Qwen-Image-Layered is a model developed by Alibaba’s Qwen team that can decompose an image into multiple RGBA layers. This layered representation unlocks inherent editability: each layer can be independently manipulated without affecting other content.
Key Features:
- Inherent Editability: Each layer can be independently manipulated without affecting other content
- High-Fidelity Elementary Operations: Supports resizing, repositioning, and recoloring with physical isolation of semantic components
- Variable-Layer Decomposition: Not limited to a fixed number of layers - decompose into 3, 4, 8, or more layers as needed
- Recursive Decomposition: Any layer can be further decomposed, enabling infinite decomposition depth
Related Links:
Qwen-Image-Layered workflow
Download JSON Workflow File
Make sure your ComfyUI is updated.Workflows in this guide can be found in the Workflow Templates.

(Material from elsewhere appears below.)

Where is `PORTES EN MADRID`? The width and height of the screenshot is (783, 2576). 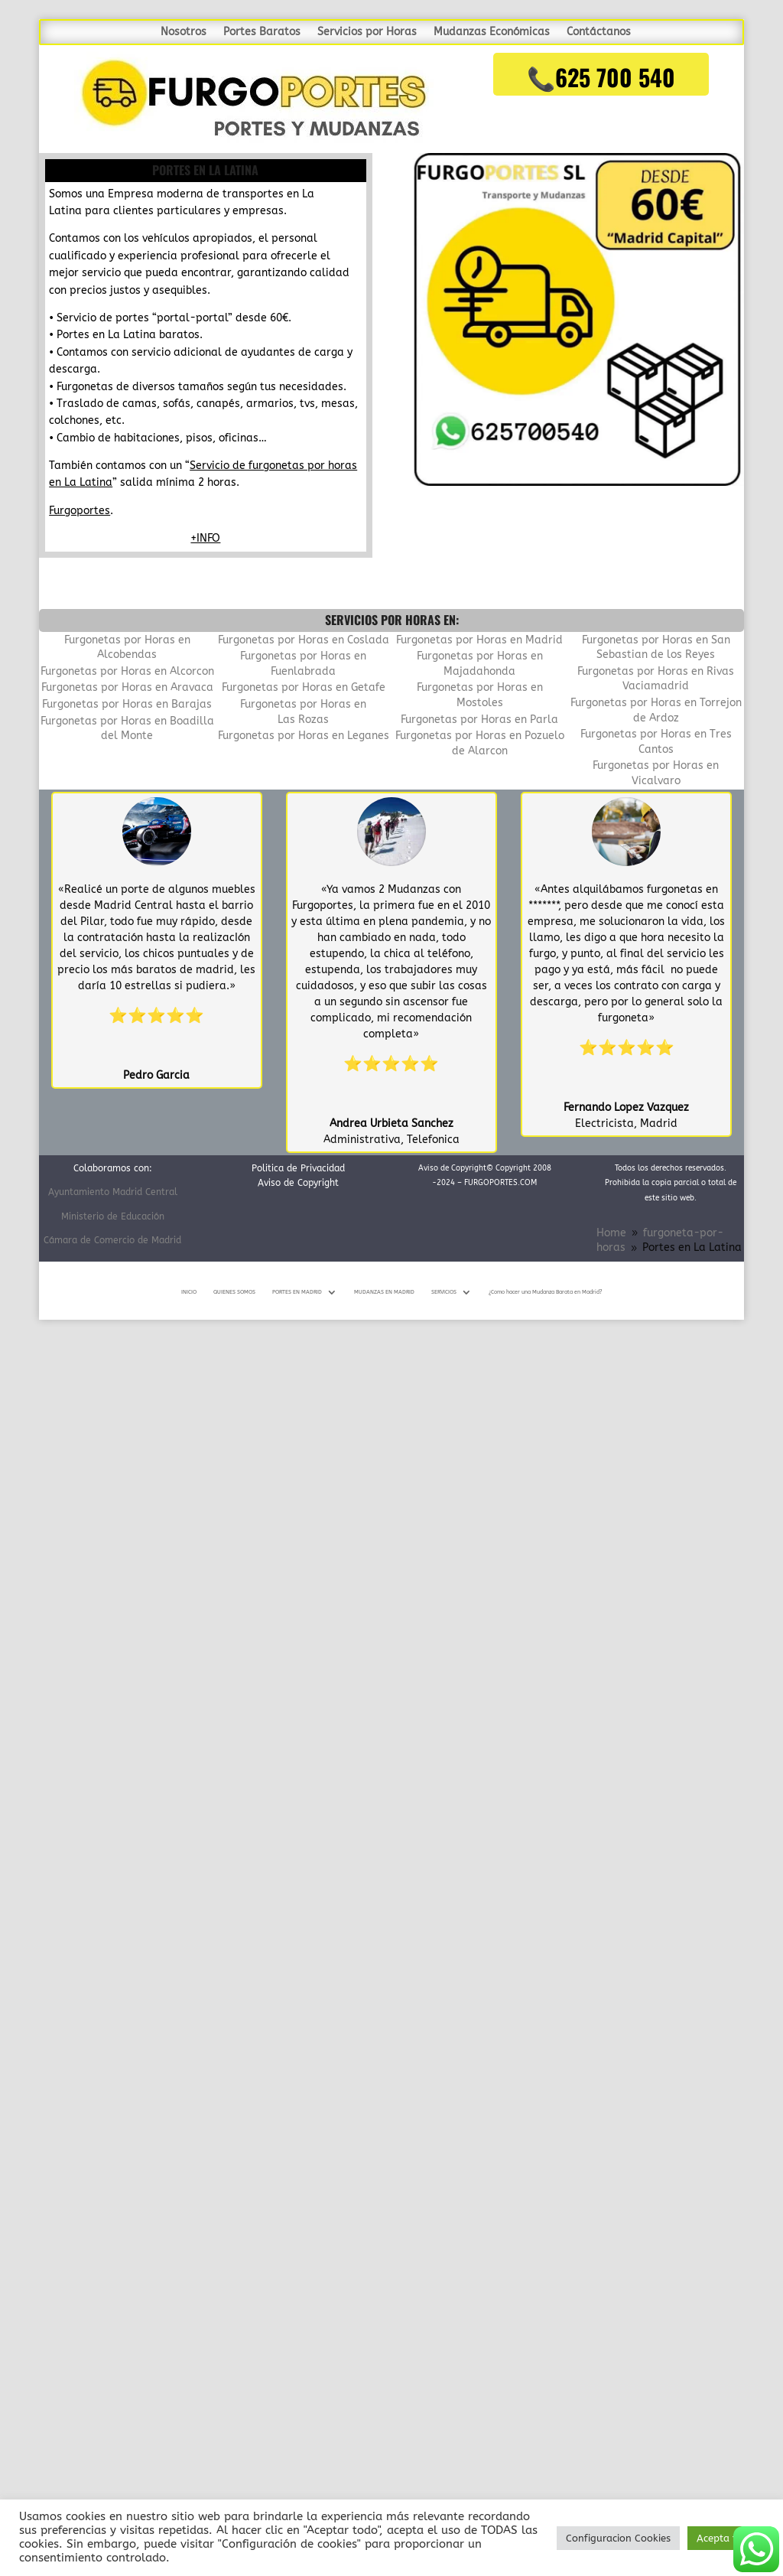
PORTES EN MADRID is located at coordinates (297, 1292).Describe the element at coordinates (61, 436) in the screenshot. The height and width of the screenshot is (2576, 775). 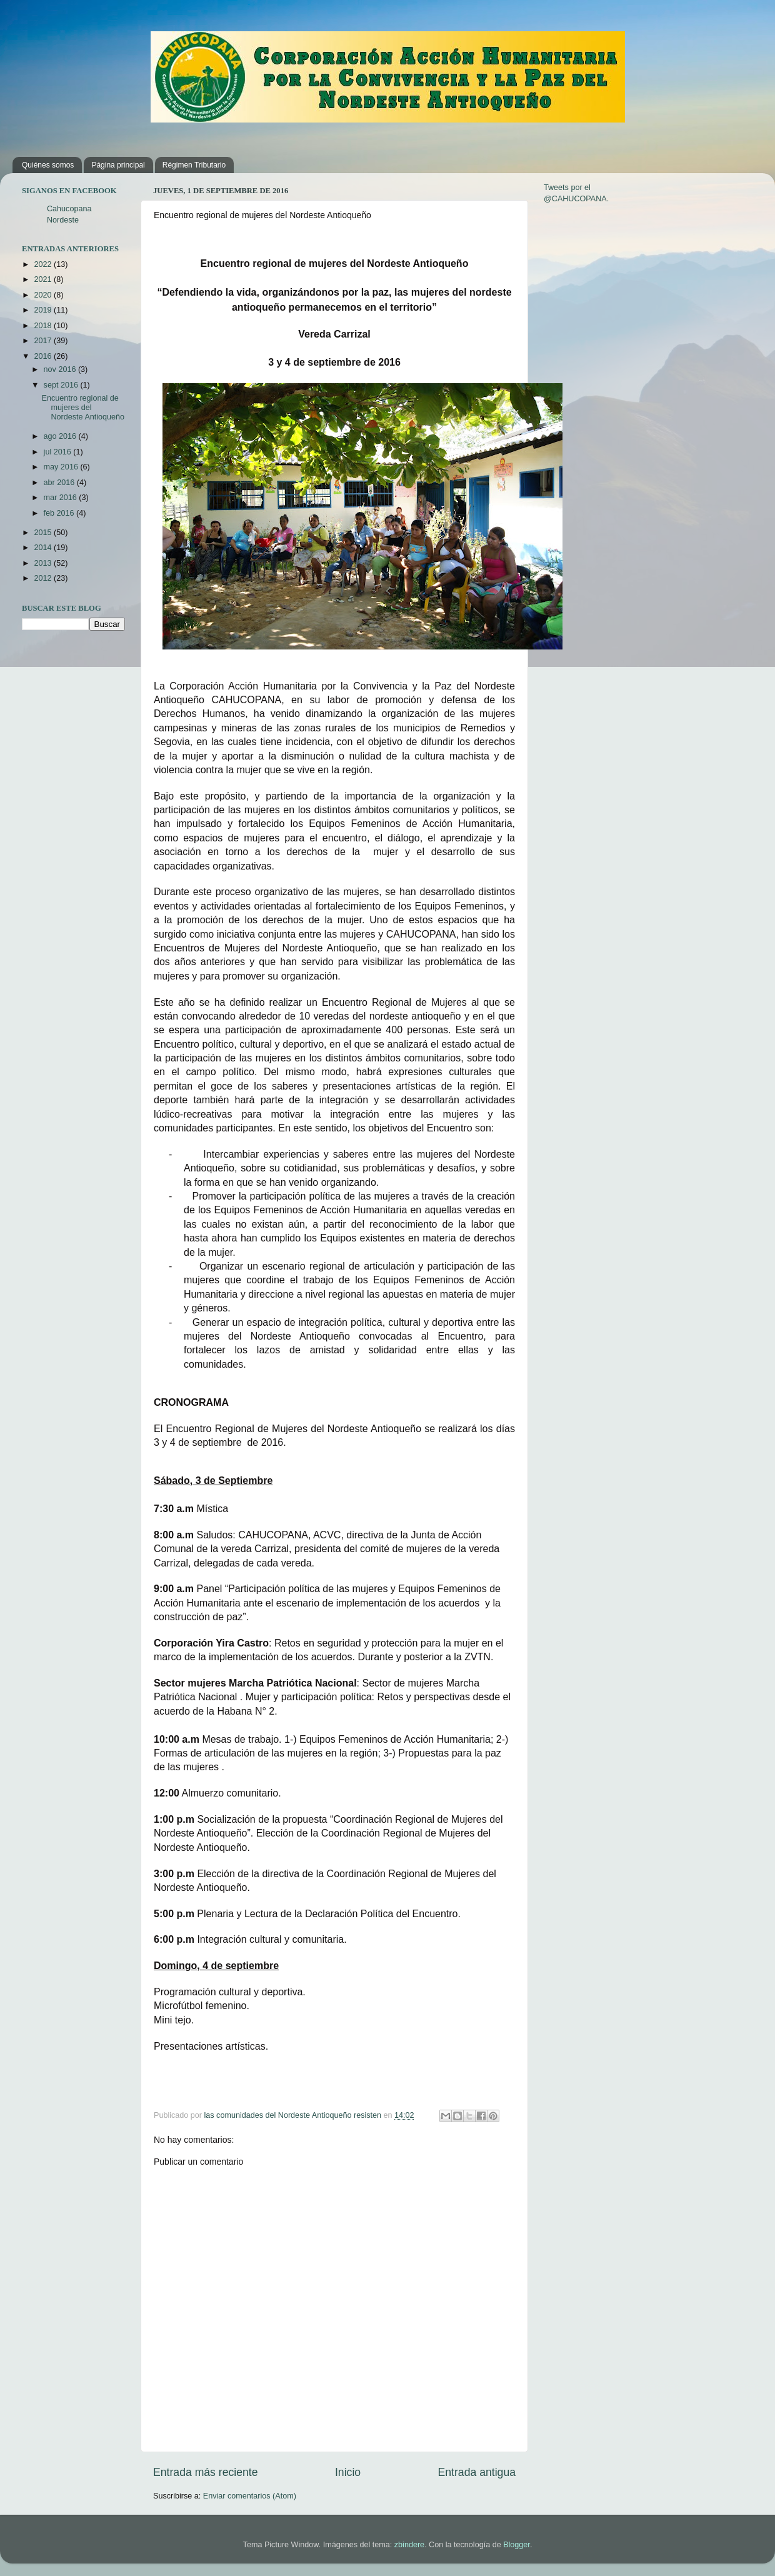
I see `ago 2016` at that location.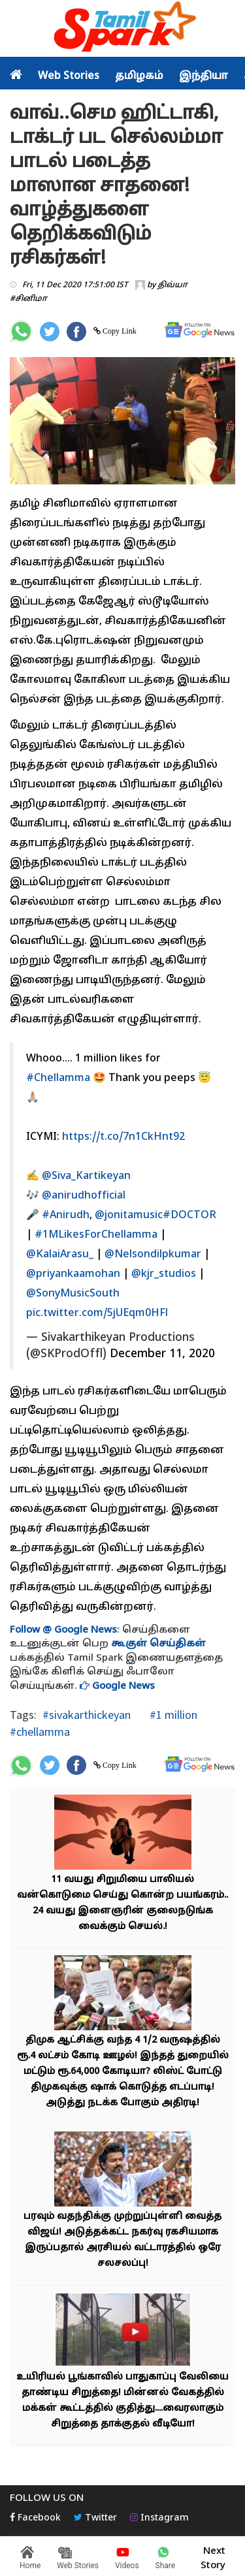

If you can’t find them in the template, your ComfyUI may be outdated. (Desktop version’s update will delay sometime)If nodes are missing when loading a workflow, possible reasons:
- You are not using the latest ComfyUI version (Nightly version)
- Some nodes failed to import at startup
- The Desktop is base on ComfyUI stable release, it will auto-update when there is a new Desktop stable release available.
- Cloud will update after ComfyUI stable release.
So, if you find any core node missing in this document, it might be because the new core nodes have not yet been released in the latest stable version. Please wait for the next stable release.
Model links
text_encoders
diffusion_models
vae
Model Storage Location
📂 ComfyUI/
├── 📂 models/
│ ├── 📂 text_encoders/
│ │ └── qwen_2.5_vl_7b_fp8_scaled.safetensors
│ ├── 📂 diffusion_models/
│ │ └── qwen_image_layered_bf16.safetensors
│ └── 📂 vae/
│ └── qwen_image_layered_vae.safetensors
FP8 version
By default we are using bf16, which requires high VRAM. For lower VRAM usage, you can use the fp8 version:
Then update the Load Diffusion model node inside the Subgraph to use it.
Workflow settings
Sampler settings
This model is slow. The original sampling settings are steps: 50 and CFG: 4.0, which will at least double the generation time.
For input size, 640px is recommended. Use 1024px for high-resolution output.
Prompt (optional)
The text prompt is intended to describe the overall content of the input image—including elements that may be partially occluded (e.g., you may specify the text hidden behind a foreground object). It is not designed to control the semantic content of individual layers explicitly.